Irrigated crops rely on green water from local precipitation, blue water from surface and renewable groundwater, and nonrenewable groundwater abstracted from nonlocal sources. This study quantifies the global share of nonrenewable groundwater used to sustain current irrigation practices. Using the PCR‑GLOBWB global hydrological model, the authors simulated crop water demand and available blue/green water, downscaled country groundwater abstraction statistics, and compared these with simulated recharge and irrigation return flow to estimate nonrenewable abstraction. Nonrenewable groundwater accounted for about 20 % of global irrigation demand in 2000, with India, Pakistan, the United States, Iran, China, Mexico, and Saudi Arabia contributing the largest shares, and the global contribution rising from 75 to 234 km³ yr⁻¹ between 1960 and 2000.

Abstract

Water used by irrigated crops is obtained from three sources: local precipitation contributing to soil moisture available for root water uptake (i.e., green water), irrigation water taken from rivers, lakes, reservoirs, wetlands, and renewable groundwater (i.e., blue water), and irrigation water abstracted from nonrenewable groundwater and nonlocal water resources.
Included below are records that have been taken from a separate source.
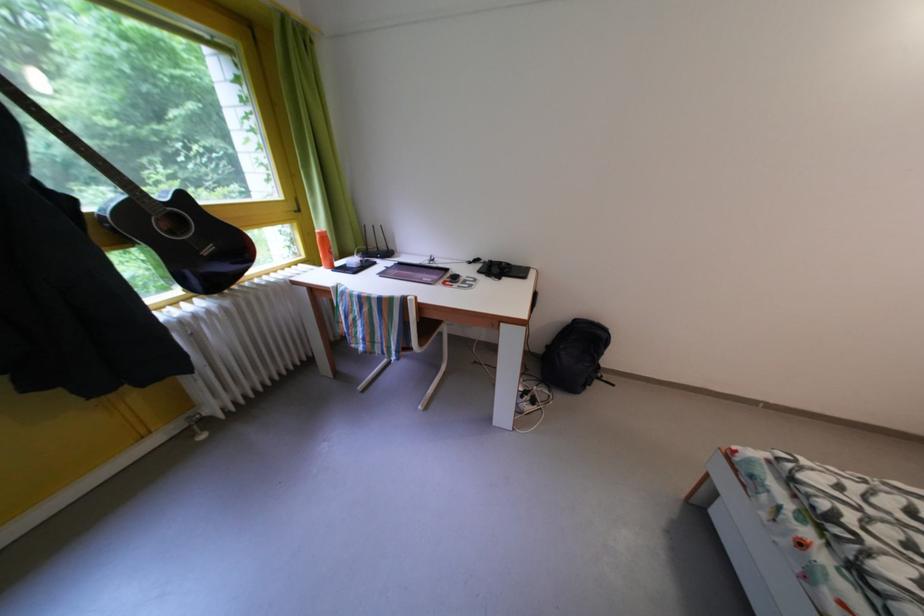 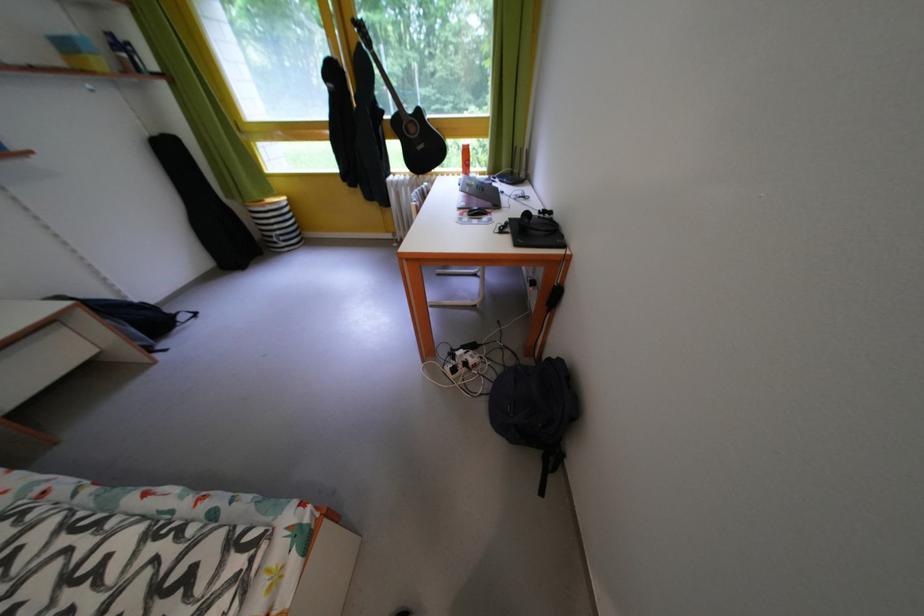 The point at (81, 207) is marked in the first image. Where is the corresponding point in the second image?

(393, 118) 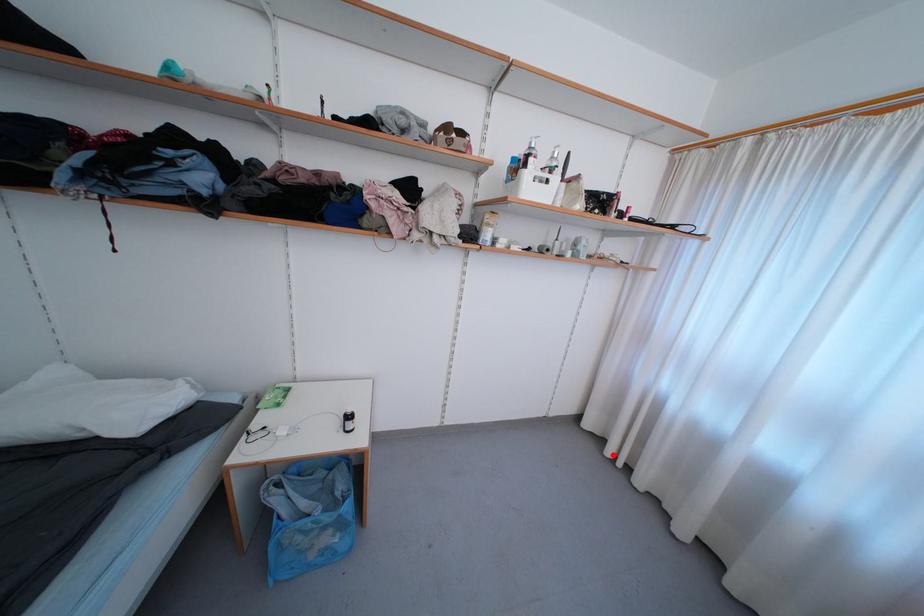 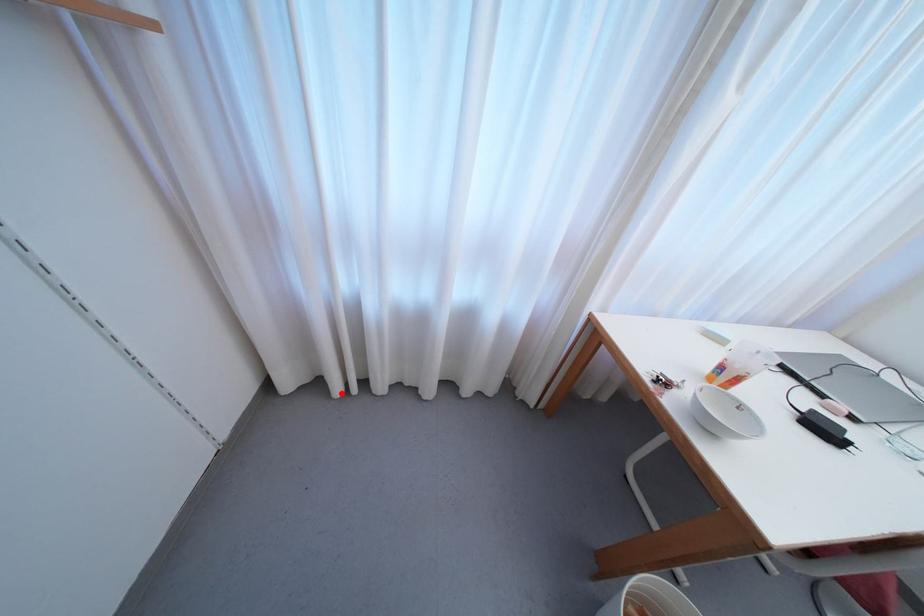 I am providing you with two images of the same scene from different viewpoints. A red point is marked on the first image and another point is marked on the second image. Is the marked point in image1 the same physical position as the marked point in image2?

Yes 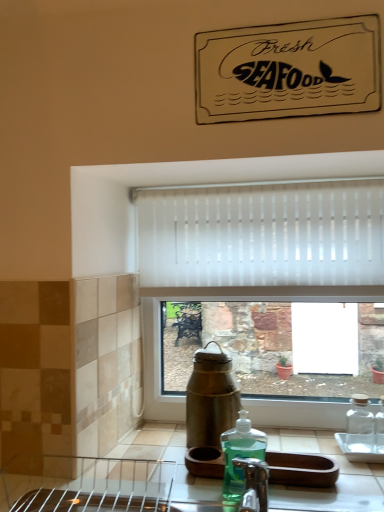 The image size is (384, 512). What do you see at coordinates (240, 454) in the screenshot? I see `green translucent liquid soap at lower center` at bounding box center [240, 454].

In order to click on green translucent liquid soap at lower center in this screenshot , I will do `click(240, 454)`.

Locate an element on the screen. This screenshot has width=384, height=512. white translucent blinds at center is located at coordinates (262, 234).

The height and width of the screenshot is (512, 384). Describe the element at coordinates (262, 234) in the screenshot. I see `white translucent blinds at center` at that location.

Find the location of a particular element. The image size is (384, 512). green translucent liquid soap at lower center is located at coordinates tap(240, 454).

Considering the positions of objects white translucent blinds at center and green translucent liquid soap at lower center in the image provided, who is more to the right, white translucent blinds at center or green translucent liquid soap at lower center?

white translucent blinds at center.

Which object is further away from the camera taking this photo, white translucent blinds at center or green translucent liquid soap at lower center?

white translucent blinds at center is more distant.

Which point is more distant from viewer, (308, 212) or (249, 439)?

The point (308, 212) is farther.

From the image's perspective, would you say white translucent blinds at center is shown under green translucent liquid soap at lower center?

Incorrect, from the image's perspective, white translucent blinds at center is higher than green translucent liquid soap at lower center.

From a real-world perspective, which is physically above, white translucent blinds at center or green translucent liquid soap at lower center?

From a 3D spatial view, white translucent blinds at center is above.

Which object is thinner, white translucent blinds at center or green translucent liquid soap at lower center?

white translucent blinds at center.

Considering the sizes of white translucent blinds at center and green translucent liquid soap at lower center in the image, is white translucent blinds at center taller or shorter than green translucent liquid soap at lower center?

Clearly, white translucent blinds at center is taller compared to green translucent liquid soap at lower center.

Considering the sizes of objects white translucent blinds at center and green translucent liquid soap at lower center in the image provided, who is smaller, white translucent blinds at center or green translucent liquid soap at lower center?

With smaller size is green translucent liquid soap at lower center.

Is white translucent blinds at center positioned beyond the bounds of green translucent liquid soap at lower center?

white translucent blinds at center is positioned outside green translucent liquid soap at lower center.

Are white translucent blinds at center and green translucent liquid soap at lower center beside each other?

No, white translucent blinds at center is not next to green translucent liquid soap at lower center.

Does white translucent blinds at center turn towards green translucent liquid soap at lower center?

No, white translucent blinds at center is not facing towards green translucent liquid soap at lower center.

Locate an element on the screen. This screenshot has height=512, width=384. curtain on the right side of green translucent liquid soap at lower center is located at coordinates (262, 234).

Consider the image. Would you say green translucent liquid soap at lower center is to the left or to the right of white translucent blinds at center in the picture?

Clearly, green translucent liquid soap at lower center is on the left of white translucent blinds at center in the image.

Is green translucent liquid soap at lower center positioned in front of white translucent blinds at center?

Yes, green translucent liquid soap at lower center is in front of white translucent blinds at center.

Does point (243, 441) come in front of point (375, 263)?

Yes, it is.

From the image's perspective, between green translucent liquid soap at lower center and white translucent blinds at center, who is located below?

green translucent liquid soap at lower center appears lower in the image.

From a real-world perspective, is green translucent liquid soap at lower center beneath white translucent blinds at center?

Yes.

Which of these two, green translucent liquid soap at lower center or white translucent blinds at center, is thinner?

white translucent blinds at center.

Is green translucent liquid soap at lower center taller than white translucent blinds at center?

In fact, green translucent liquid soap at lower center may be shorter than white translucent blinds at center.

Is green translucent liquid soap at lower center bigger than white translucent blinds at center?

Incorrect, green translucent liquid soap at lower center is not larger than white translucent blinds at center.

Is green translucent liquid soap at lower center completely or partially outside of white translucent blinds at center?

Absolutely, green translucent liquid soap at lower center is external to white translucent blinds at center.

Would you say green translucent liquid soap at lower center is a long distance from white translucent blinds at center?

green translucent liquid soap at lower center is actually quite close to white translucent blinds at center.

Is green translucent liquid soap at lower center facing towards white translucent blinds at center?

No, green translucent liquid soap at lower center is not aimed at white translucent blinds at center.

In the scene shown: What's the angular difference between green translucent liquid soap at lower center and white translucent blinds at center's facing directions?

The facing directions of green translucent liquid soap at lower center and white translucent blinds at center are 0.234 degrees apart.

The width and height of the screenshot is (384, 512). I want to click on bottle that is below the white translucent blinds at center (from the image's perspective), so click(240, 454).

Image resolution: width=384 pixels, height=512 pixels. Find the location of `curtain above the green translucent liquid soap at lower center (from a real-world perspective)`. curtain above the green translucent liquid soap at lower center (from a real-world perspective) is located at coordinates point(262,234).

This screenshot has width=384, height=512. In order to click on curtain behind the green translucent liquid soap at lower center in this screenshot , I will do `click(262, 234)`. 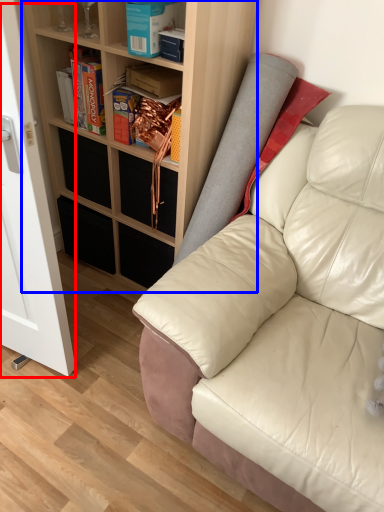 Question: Which of the following is the farthest to the observer, glass door (highlighted by a red box) or shelf (highlighted by a blue box)?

Here we quantify globally the amount of nonrenewable or nonsustainable groundwater abstraction to sustain current irrigation practice. We use the global hydrological model PCR‐GLOBWB to simulate gross crop water demand for irrigated crops and available blue and green water to meet this demand. We downscale country statistics of groundwater abstraction by considering the part of net total water demand that cannot be met by surface freshwater. We subsequently confront these with simulated groundwater recharge, including return flow from irrigation to estimate nonrenewable groundwater abstraction. Results show that nonrenewable groundwater abstraction contributes approximately 20% to the global gross irrigation water demand for the year 2000. The contribution of nonrenewable groundwater abstraction to irrigation is largest in India (68 km 3 yr −1 ) followed by Pakistan (35 km 3 yr −1 ), the United States (30 km 3 yr −1 ), Iran (20 km 3 yr −1 ), China (20 km 3 yr −1 ), Mexico (10 km 3 yr −1 ), and Saudi Arabia (10 km 3 yr −1 ). Results also show that globally, this contribution more than tripled from 75 to 234 km 3 yr −1 over the period 1960–2000.